Researching wellbeing technology with a feminist perspective

NEWS International Women's Day, 8 March, draws attention to inequality and the situation of women around the world. Irene Kaklopoulou, doctoral student at the Department of Informatics and affiliated to Humlab, is an interaction designer with a specific interest in technology for wellbeing and participatory methods.

Text: Sandra Lundström

– I see gender in an intersectional way. I am interested in engaging with people and exploring which bodies we are designing for when we design technology.

Irene moved from Greece to Sweden to study interaction design at the Royal Institute of Technology. Her interest in participatory and embodied methods for the design of data-driven systems led her to doctoral studies at Umeå University. In her research she uses design practice to problematise and explore technology for wellbeing – a technology which many times overlooks the perspective of gender.

I am interested in engaging with people and exploring which bodies we are designing for when we design technology.

– There are examples of applications for wellbeing that do not include personal experiences to the design process, resulting to cases of exclusions. Not so long ago, self-tracking technologies for health and wellbeing did not include menstrual cycle. In some other cases, the user is only left with a binary - yes or no option - when asked for data input.

Explores how technology can be designed inclusively

Data-driven systems plays a role in supporting individuals and communities in transformative processes to achieve wellbeing.

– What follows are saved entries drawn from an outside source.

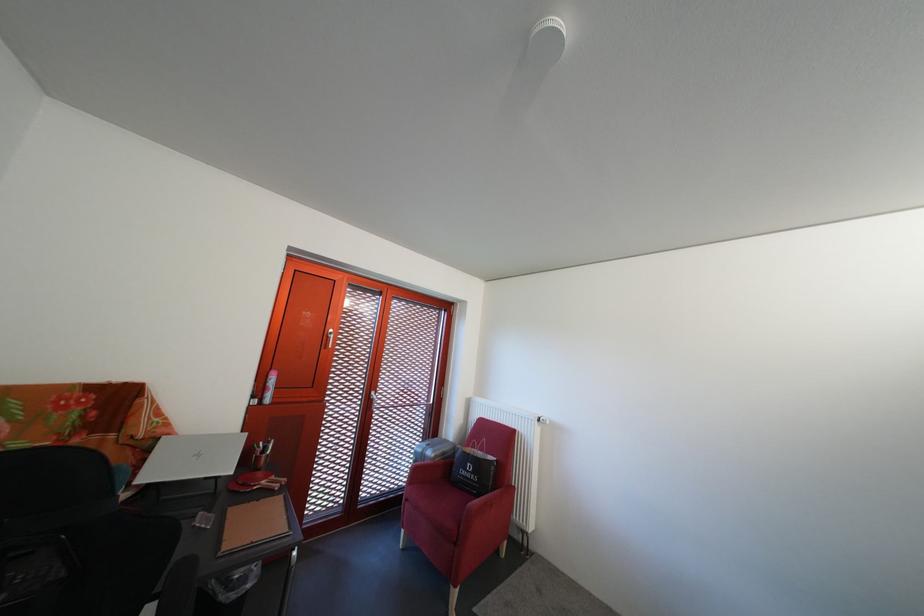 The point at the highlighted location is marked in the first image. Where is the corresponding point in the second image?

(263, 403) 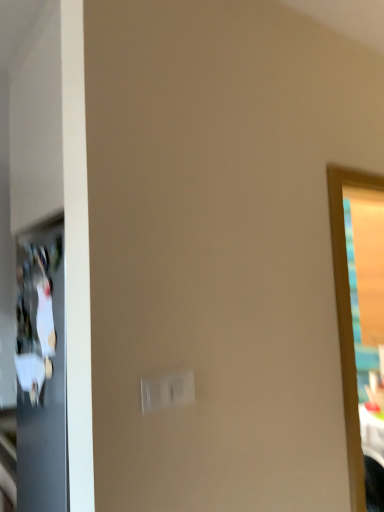 The image size is (384, 512). What do you see at coordinates (41, 373) in the screenshot?
I see `white glossy screen door at left` at bounding box center [41, 373].

This screenshot has width=384, height=512. In order to click on white glossy screen door at left in this screenshot , I will do `click(41, 373)`.

You are a GUI agent. You are given a task and a screenshot of the screen. Output one action in this format:
    pyautogui.click(x=<x>, y=<y>)
    Task: Click on the white glossy screen door at left
    This screenshot has width=384, height=512.
    Given the screenshot: What is the action you would take?
    pyautogui.click(x=41, y=373) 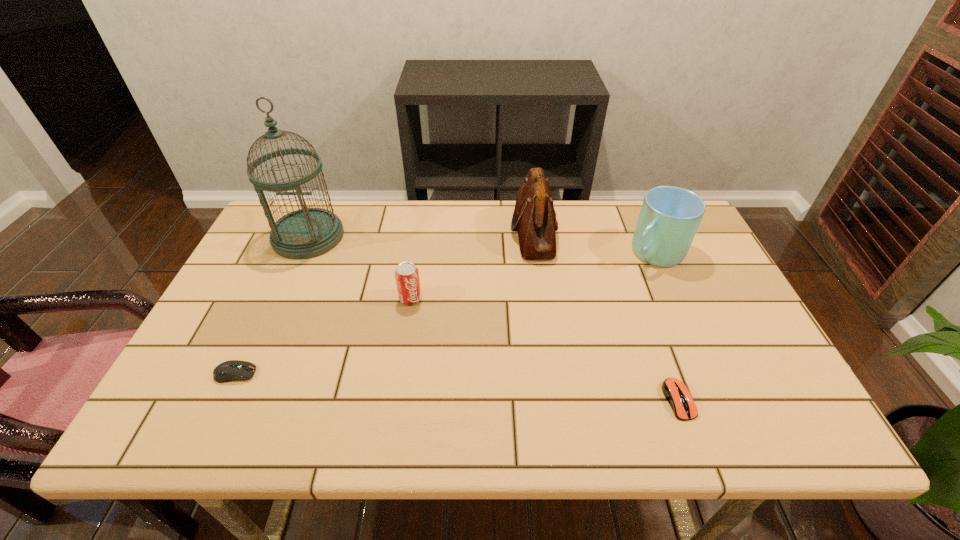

Irene works in the research project Human-Centered AI for Health, Autonomy and Wellbeing – a project which aims to develop tools and methods to support participatory data-driven design for health.

– With the influence of ubiquitous computing, AI, and biosensing, there is a need to explore how this new wave of technology can be designed to be inclusive. When it comes to wellbeing and technology, aspects of ethnicity, age, ability, sexual orientation, and gender are many times ignored, but wellbeing is a personal, intimate experience which makes it important to consider a plurality of bodies.

Irene's research methods are grounded in feminist epistemology and include an interplay of participatory methods and autoethnography.

– The design methods for producing technology need to allow aspects of race, class, age, gender, mental and physical ability, and sexual orientation because it effects how we understand the world.

About Human-Centered AI for Health, Autonomy and Wellbeing

The project financed by the Wallenberg AI, Autonomous Systems and Software Program – Humanities and Society (WASP-HS) and is led by Pedro Sanches, assistant professor at the Department of Informatics. The project aims to develop tools and methods to support participatory data-driven design for health. Of particular interest are transition and/or rehabilitation processes, where data-driven systems will play a role in supporting individuals or communities in transformative processes to achieve wellbeing.